Большая сенсация: детектив Токугава снова пристаёт к Кобаяши — общеизвестному бизнес-деятелю, любителю искусства, филантропу и просто красавцу.
— Детектив Токугава, как вы прокомментируете сегодняшнюю облаву? Это правда, что у вас ничего нет на Кобаяши?
Кенши скрипит зубами, отпихивая микрофоны от лица, борясь с желанием засунуть их вопрошающим в глотки. У него и так работа не сахар, так ещё и стервятники налетели в очередной раз.
— Без комментариев, — вежливо улыбается он, пытаясь повернуться к камерам рабочей стороной лица, а то постоянно получается в новостях пухлым и хмурым.

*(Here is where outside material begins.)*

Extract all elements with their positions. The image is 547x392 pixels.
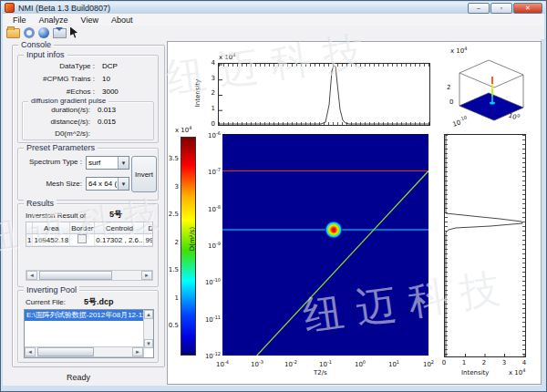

Он входит в отделение, заранее чувствуя, что в очередной раз проиграл.
— Его отпускают, — сержант на ресепшене, Химавари, разом опускает настрой ниже плинтуса.

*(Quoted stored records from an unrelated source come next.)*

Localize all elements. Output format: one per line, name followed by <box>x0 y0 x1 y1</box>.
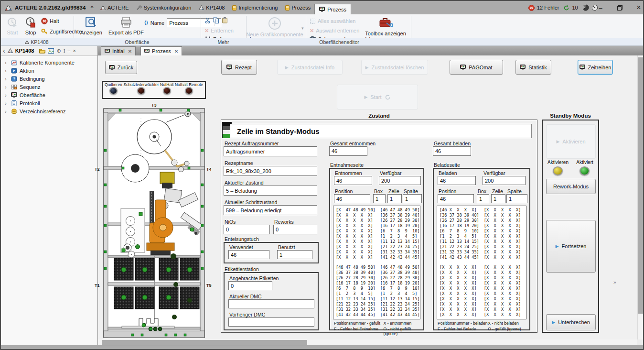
verfuegbar-field[interactable] <box>379 176 421 185</box>
ribbon-neue-grafikkomponente-button[interactable]: Neue Grafikkomponente <box>249 15 300 39</box>
nothalt-remote-light <box>185 87 193 95</box>
menu-tab-prozess[interactable]: Prozess <box>285 5 311 11</box>
titlebar-active-tab-prozess[interactable]: Prozess <box>314 4 351 14</box>
tree-item-sequenz[interactable]: › Sequenz <box>1 83 97 91</box>
play-icon: ▶ <box>556 244 559 249</box>
box-field[interactable] <box>373 194 386 203</box>
pie-chart-icon[interactable] <box>582 4 589 11</box>
cut-icon[interactable] <box>204 17 211 23</box>
doc-tab-initial[interactable]: Initial ✕ <box>101 46 136 55</box>
close-tab-icon[interactable]: ✕ <box>174 49 178 54</box>
zeile-field[interactable] <box>387 194 402 203</box>
minimize-button[interactable]: – <box>596 4 605 11</box>
menu-tab-systemkonfiguration[interactable]: Systemkonfiguration <box>137 5 192 11</box>
application-window: ACTERE 2.0.2162.gfd99834 ^ ACTERE System… <box>0 0 644 350</box>
etikettierstation-groupbox: Angebrachte Etiketten Aktueller DMC Vorh… <box>224 272 319 330</box>
position-field[interactable] <box>438 194 474 203</box>
paste-icon[interactable] <box>222 17 228 23</box>
grafik-dropdown-chevron[interactable]: ▾ <box>301 26 304 31</box>
ribbon-alles-auswaehlen-button[interactable]: Alles auswählen <box>310 17 356 25</box>
zeitreihen-button[interactable]: Zeitreihen <box>578 60 613 75</box>
tree-item-bedingung[interactable]: › ? Bedingung <box>1 75 97 83</box>
screenshot-icon[interactable] <box>48 48 54 54</box>
expander-icon[interactable]: › <box>5 84 9 90</box>
ribbon-zugriffsrechte-button[interactable]: Zugriffsrechte <box>41 28 82 35</box>
tree-item-aktion[interactable]: › Aktion <box>1 66 97 75</box>
menu-tab-implementierung[interactable]: Implementierung <box>232 5 278 11</box>
statistik-button[interactable]: Statistik <box>515 60 551 75</box>
menu-tab-actere[interactable]: ACTERE <box>100 5 129 11</box>
zeile-field[interactable] <box>491 194 505 203</box>
vertical-align-icon[interactable]: I <box>64 48 65 54</box>
expander-icon[interactable]: › <box>5 109 9 114</box>
ribbon-anzeigen-button[interactable]: Anzeigen <box>77 15 105 39</box>
spalte-field[interactable] <box>403 194 422 203</box>
back-chevron-icon[interactable]: ‹ <box>3 47 5 55</box>
entnommen-field[interactable] <box>334 176 372 185</box>
tree-item-verzeichnisreferenz[interactable]: › Verzeichnisreferenz <box>1 107 97 115</box>
close-tab-icon[interactable]: ✕ <box>128 49 132 54</box>
unterbrechen-button[interactable]: ▶ Unterbrechen <box>546 314 596 330</box>
aktivieren-button[interactable]: ▶ Aktivieren <box>546 124 596 159</box>
spalte-field[interactable] <box>506 194 527 203</box>
horizontal-scrollbar-thumb[interactable] <box>102 340 307 345</box>
rezept-auftragsnummer-field[interactable] <box>224 146 317 156</box>
ribbon-start-button[interactable]: Start <box>4 15 21 39</box>
maximize-button[interactable] <box>615 5 624 11</box>
aktueller-dmc-field[interactable] <box>228 299 314 308</box>
ribbon-collapse-chevron[interactable]: ^ <box>90 5 94 11</box>
tree-item-protokoll[interactable]: › Protokoll <box>1 99 97 107</box>
copy-icon[interactable] <box>213 17 219 23</box>
verfuegbar-field[interactable] <box>483 176 526 185</box>
refresh-icon[interactable] <box>563 5 569 11</box>
ribbon-toolbox-button[interactable]: Toolbox anzeigen <box>364 15 407 39</box>
angebrachte-etiketten-field[interactable] <box>228 281 272 290</box>
zustandsdatei-info-button[interactable]: ▶ Zustandsdatei Info <box>277 60 343 75</box>
gesamt-entnommen-field[interactable] <box>329 146 367 156</box>
reworks-field[interactable] <box>273 225 317 234</box>
expander-icon[interactable]: › <box>5 68 9 74</box>
tree-item-oberflaeche[interactable]: › Oberfläche <box>1 91 97 99</box>
open-folder-icon[interactable] <box>39 48 45 54</box>
entnahme-position-grid: [X 47 48 49 50] [X X X X X] [X X X X X] … <box>333 206 420 319</box>
close-panel-icon[interactable]: × <box>73 48 75 54</box>
tree-item-kalibrierte-komponente[interactable]: › Kalibrierte Komponente <box>1 58 97 66</box>
expander-icon[interactable]: › <box>5 92 9 98</box>
split-icon[interactable]: ÷ <box>67 48 70 54</box>
rework-modus-button[interactable]: Rework-Modus <box>546 179 596 194</box>
rezeptname-field[interactable] <box>224 166 317 176</box>
rezept-button[interactable]: Rezept <box>221 60 257 75</box>
benutzt-field[interactable] <box>277 250 312 259</box>
vorheriger-dmc-field[interactable] <box>228 317 314 327</box>
ribbon-entfernen-button[interactable]: ✕ Entfernen <box>204 27 234 34</box>
move-icon[interactable]: ⊕ <box>56 48 61 54</box>
doc-tab-prozess[interactable]: Prozess ✕ <box>140 46 182 55</box>
box-field[interactable] <box>477 194 489 203</box>
safety-quittieren[interactable]: Quittieren <box>105 82 122 98</box>
start-process-button[interactable]: ▶ Start <box>337 85 418 109</box>
beladen-field[interactable] <box>438 176 476 185</box>
ribbon-halt-button[interactable]: Halt <box>41 17 59 25</box>
verwendet-field[interactable] <box>228 250 269 259</box>
menu-tab-kp1408[interactable]: KP1408 <box>199 5 225 11</box>
vertical-scrollbar-thumb[interactable] <box>638 57 643 314</box>
svg-text:?: ? <box>13 77 15 81</box>
error-icon[interactable] <box>528 5 535 11</box>
select-all-icon <box>310 18 316 24</box>
aktueller-zustand-field[interactable] <box>224 186 317 196</box>
pagomat-button[interactable]: PAGOmat <box>450 60 503 75</box>
nios-field[interactable] <box>224 225 270 234</box>
ribbon-stop-button[interactable]: Stop <box>22 15 39 39</box>
fortsetzen-button[interactable]: ▶ Fortsetzen <box>546 220 596 273</box>
expander-icon[interactable]: › <box>5 60 9 66</box>
expander-icon[interactable]: › <box>5 100 9 106</box>
close-button[interactable]: × <box>634 3 643 12</box>
position-field[interactable] <box>334 194 370 203</box>
zurueck-button[interactable]: Zurück <box>105 61 137 74</box>
ribbon-export-pdf-button[interactable]: Export als PDF <box>107 15 145 39</box>
aktueller-schrittzustand-field[interactable] <box>224 205 317 215</box>
gesamt-beladen-field[interactable] <box>433 146 471 156</box>
zustandsdatei-loeschen-button[interactable]: ▶ Zustandsdatei löschen <box>361 60 428 75</box>
ribbon-auswahl-entfernen-button[interactable]: ✕ Auswahl entfernen <box>310 27 359 34</box>
expander-icon[interactable]: › <box>5 76 9 82</box>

— Даже допроса не дождётся?
— Капитан с ним уже говорил, но налетели адвокаты, ну, и, ты понимаешь… Не всё было гладко при задержании, кто-то его то ли ударил, то ли сжал не так. Наркотики — личная собственность бармена, он признался и сядет, не моргнув глазом, ну и так по накатанной. Кобаяши окружён весьма полезными людьми.
— Нам бы таких, — в висках начинает колоть от пережитого дня и бессмысленного вечера. Кенши трёт висок костяшкой пальца, жмурясь, — но бледный рассеянный свет участка проникает под веки, не давая ни секунды расслабления.
— Это точно, — кивает Химавари. — И ещё кое-что…
Попахивает подвохом, но выбора нет, и Кенши со вздохом спрашивает:
— Ну что?
— Он не уходит… Ждёт тебя.
Ткнуть лицом в то, что снова уходит безнаказанным. Что ж.
=
Кенши понимается по лестнице и проходит по коридору в допросную. Набирает побольше воздуха в грудь, открывая дверь.
— Что такое, Маки-чан, решил сдаться сам?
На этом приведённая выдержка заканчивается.